Other than attorneys, public adjusters are the only licensed entities that can represent an insured party in an insurance claim. Most attorneys don’t specialize in home repair claims. He said adjusters employed by the insurance companies, whether they are on staff or independently contracted, aren’t working for the client, but for whoever is paying them.
“Whoever comes out for the insurance company, works for the insurance company. They’re paid by the insurance company, they’re given direction by the insurance company,” Bhattacharya said. “They may be nice to the homeowner and they’re very courteous, but they never truly work for the homeowner.”
Public adjusters are usually paid based on a percentage of the additional funds gained over the initial insurance company estimate. Bhattacharya said the percentage he charges is judged on a case-by-case basis for the time being.
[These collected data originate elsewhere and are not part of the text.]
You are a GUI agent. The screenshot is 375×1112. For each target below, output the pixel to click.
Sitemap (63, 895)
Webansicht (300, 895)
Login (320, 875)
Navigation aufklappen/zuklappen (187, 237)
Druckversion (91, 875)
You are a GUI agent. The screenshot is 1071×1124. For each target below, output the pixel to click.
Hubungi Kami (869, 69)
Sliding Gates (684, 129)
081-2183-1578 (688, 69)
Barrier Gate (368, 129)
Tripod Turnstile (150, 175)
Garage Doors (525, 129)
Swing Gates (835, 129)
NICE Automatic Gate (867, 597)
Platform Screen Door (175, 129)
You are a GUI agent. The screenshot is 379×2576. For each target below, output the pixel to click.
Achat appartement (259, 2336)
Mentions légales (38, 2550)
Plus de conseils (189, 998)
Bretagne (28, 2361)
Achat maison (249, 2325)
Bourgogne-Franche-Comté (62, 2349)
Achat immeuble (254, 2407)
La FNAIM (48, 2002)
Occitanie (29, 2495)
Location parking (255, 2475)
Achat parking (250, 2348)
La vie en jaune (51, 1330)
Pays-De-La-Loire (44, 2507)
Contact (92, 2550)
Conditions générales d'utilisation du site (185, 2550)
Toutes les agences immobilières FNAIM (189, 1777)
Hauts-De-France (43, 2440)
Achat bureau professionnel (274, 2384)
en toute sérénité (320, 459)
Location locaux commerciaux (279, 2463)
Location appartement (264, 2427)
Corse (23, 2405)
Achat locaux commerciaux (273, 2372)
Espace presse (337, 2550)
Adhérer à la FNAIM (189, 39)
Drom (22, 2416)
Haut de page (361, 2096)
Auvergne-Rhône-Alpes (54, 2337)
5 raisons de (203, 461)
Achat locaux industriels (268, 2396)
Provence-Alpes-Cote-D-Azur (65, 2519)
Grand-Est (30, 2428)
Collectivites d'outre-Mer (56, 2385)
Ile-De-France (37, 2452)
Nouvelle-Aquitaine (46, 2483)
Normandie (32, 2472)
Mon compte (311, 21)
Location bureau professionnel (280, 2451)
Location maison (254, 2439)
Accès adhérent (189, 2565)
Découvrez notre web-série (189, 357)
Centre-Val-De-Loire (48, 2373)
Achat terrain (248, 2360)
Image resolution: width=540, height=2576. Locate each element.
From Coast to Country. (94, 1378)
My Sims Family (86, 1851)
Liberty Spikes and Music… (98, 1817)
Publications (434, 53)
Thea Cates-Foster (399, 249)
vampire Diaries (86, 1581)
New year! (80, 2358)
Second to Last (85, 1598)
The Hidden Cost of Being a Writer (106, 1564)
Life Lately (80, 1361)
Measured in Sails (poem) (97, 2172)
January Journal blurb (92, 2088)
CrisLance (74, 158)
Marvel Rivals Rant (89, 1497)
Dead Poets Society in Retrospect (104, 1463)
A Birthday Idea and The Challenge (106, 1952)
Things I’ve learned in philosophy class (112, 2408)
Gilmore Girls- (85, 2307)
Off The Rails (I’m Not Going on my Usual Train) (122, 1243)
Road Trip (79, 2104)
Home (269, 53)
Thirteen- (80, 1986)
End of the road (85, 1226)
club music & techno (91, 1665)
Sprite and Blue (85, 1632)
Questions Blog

Public adjusters can be employed for any first-party property claims, meaning when a person is seeking compensation from their own insurance companies rather than someone else’s. So, for example, no personal injury claims. Real estate-related claims, Bhattacharya said, are the most typical scenario in which public adjusters are called.
Offering an alternative
He runs the business out of the same Midlothian office he uses for his other ventures, Plumbline Construction Co. and Ardent Properties, at 400A Southlake Blvd. Bhattacharya said one of the biggest challenges in building his new company is education and outreach to let people know such a profession exists. Many times, people think their only option is to hire a lawyer or to just accept whatever their insurance offers.
He’s working on his social media presence as well as preparing educational talks to teach about the industry.
Bhattacharya obtained his license to work as a public adjuster from the State Corporate Commission in March, and on May 9 received his public adjuster firm license and opened Old Dominion Public Adjusters.
He said he’s worked a handful of claims since then, including arguing on behalf of a homeowner after a kitchen fire. He went back and forth with the insurance company, arguing that damage to the home was worse than the insurance company was willing to pay for initially.
“After we presented our case to the supervising adjuster with the reasoning behind why these items needed to be replaced, they agreed to nearly everything, and the insurance company paid it,” Bhattacharya said.
“And the truth is they should pay for it,” he said. “You should have a house that looks the same or better after the loss. That’s what people pay for.”